--- WORKING DATA ---
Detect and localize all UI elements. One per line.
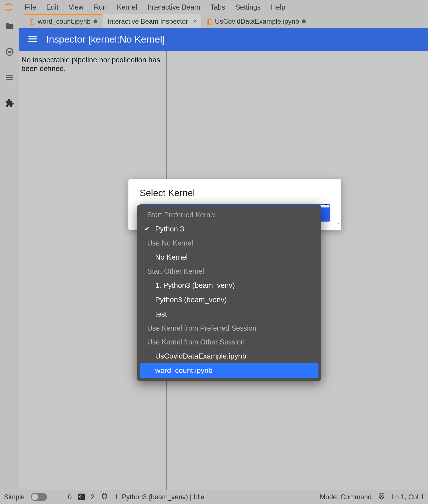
dirty-indicator-icon bbox=[93, 19, 97, 23]
mode-indicator[interactable]: Mode: Command bbox=[320, 493, 372, 501]
check-icon: ✔ bbox=[144, 225, 150, 233]
kernel-picker-popup: Start Preferred Kernel ✔ Python 3 Use No… bbox=[137, 205, 321, 381]
option-label: Python 3 bbox=[155, 225, 184, 233]
option-label: 1. Python3 (beam_venv) bbox=[155, 281, 235, 289]
inspector-title: Inspector [kernel:No Kernel] bbox=[46, 34, 165, 45]
menu-help[interactable]: Help bbox=[266, 1, 290, 14]
simple-toggle[interactable] bbox=[31, 493, 47, 501]
tab-bar: word_count.ipynb Interactive Beam Inspec… bbox=[19, 14, 428, 28]
jupyter-logo-icon bbox=[3, 1, 14, 13]
resize-handle-icon[interactable]: ⋰ bbox=[335, 222, 340, 228]
tab-word-count[interactable]: word_count.ipynb bbox=[24, 14, 102, 28]
menu-file[interactable]: File bbox=[20, 1, 41, 14]
status-count-2[interactable]: 2 bbox=[91, 493, 95, 501]
option-label: UsCovidDataExample.ipynb bbox=[155, 352, 246, 360]
menu-bar: File Edit View Run Kernel Interactive Be… bbox=[0, 0, 428, 14]
notebook-icon bbox=[206, 19, 212, 24]
kernel-option-beam-venv-2[interactable]: Python3 (beam_venv) bbox=[137, 293, 321, 307]
kernel-option-python3[interactable]: ✔ Python 3 bbox=[137, 222, 321, 236]
group-start-preferred: Start Preferred Kernel bbox=[137, 208, 321, 222]
terminal-icon[interactable]: $_ bbox=[78, 494, 85, 500]
menu-edit[interactable]: Edit bbox=[41, 1, 63, 14]
kernel-option-no-kernel[interactable]: No Kernel bbox=[137, 250, 321, 264]
hamburger-icon[interactable] bbox=[28, 34, 38, 45]
option-label: test bbox=[155, 310, 167, 318]
running-icon[interactable] bbox=[5, 47, 15, 57]
dirty-indicator-icon bbox=[302, 19, 306, 23]
cursor-position[interactable]: Ln 1, Col 1 bbox=[391, 493, 424, 501]
tab-uscovid[interactable]: UsCovidDataExample.ipynb bbox=[201, 14, 311, 28]
kernel-option-uscovid-session[interactable]: UsCovidDataExample.ipynb bbox=[137, 349, 321, 363]
close-icon[interactable]: × bbox=[193, 18, 197, 25]
svg-rect-2 bbox=[30, 20, 34, 24]
toc-icon[interactable] bbox=[5, 72, 15, 83]
tab-inspector[interactable]: Interactive Beam Inspector × bbox=[102, 14, 201, 28]
simple-label: Simple bbox=[4, 493, 24, 501]
trust-icon[interactable] bbox=[378, 492, 385, 501]
kernel-status-text[interactable]: 1. Python3 (beam_venv) | Idle bbox=[114, 493, 204, 501]
svg-rect-3 bbox=[207, 20, 211, 24]
group-start-other: Start Other Kernel bbox=[137, 264, 321, 278]
menu-tabs[interactable]: Tabs bbox=[205, 1, 230, 14]
kernel-option-beam-venv-1[interactable]: 1. Python3 (beam_venv) bbox=[137, 278, 321, 293]
status-bar: Simple 0 $_ 2 1. Python3 (beam_venv) | I… bbox=[0, 490, 428, 504]
menu-settings[interactable]: Settings bbox=[230, 1, 266, 14]
option-label: No Kernel bbox=[155, 253, 188, 261]
group-other-session: Use Kernel from Other Session bbox=[137, 335, 321, 349]
folder-icon[interactable] bbox=[5, 21, 15, 31]
menu-view[interactable]: View bbox=[63, 1, 89, 14]
menu-interactive-beam[interactable]: Interactive Beam bbox=[142, 1, 205, 14]
option-label: word_count.ipynb bbox=[155, 366, 213, 375]
tab-label: word_count.ipynb bbox=[38, 17, 91, 25]
tab-label: Interactive Beam Inspector bbox=[108, 17, 188, 25]
tab-label: UsCovidDataExample.ipynb bbox=[215, 17, 299, 25]
extension-icon[interactable] bbox=[5, 98, 15, 108]
inspector-empty-message: No inspectable pipeline nor pcollection … bbox=[21, 56, 160, 73]
dialog-title: Select Kernel bbox=[140, 188, 330, 198]
menu-kernel[interactable]: Kernel bbox=[112, 1, 142, 14]
menu-run[interactable]: Run bbox=[89, 1, 112, 14]
status-count-0[interactable]: 0 bbox=[68, 493, 72, 501]
svg-rect-1 bbox=[8, 51, 11, 53]
group-preferred-session: Use Kernel from Preferred Session bbox=[137, 321, 321, 335]
kernel-status-icon[interactable] bbox=[101, 492, 108, 501]
left-sidebar bbox=[0, 14, 19, 490]
option-label: Python3 (beam_venv) bbox=[155, 295, 227, 304]
inspector-header: Inspector [kernel:No Kernel] bbox=[19, 28, 428, 51]
kernel-option-wordcount-session[interactable]: word_count.ipynb bbox=[140, 363, 318, 378]
group-use-no-kernel: Use No Kernel bbox=[137, 236, 321, 250]
kernel-option-test[interactable]: test bbox=[137, 307, 321, 321]
notebook-icon bbox=[29, 19, 35, 24]
svg-rect-4 bbox=[103, 494, 106, 498]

--- TASK BRIEF ---
Among the entries above, count the lines that contain the word "indicator" and give the number by itself.

--- RESULT FOR THIS TASK ---
3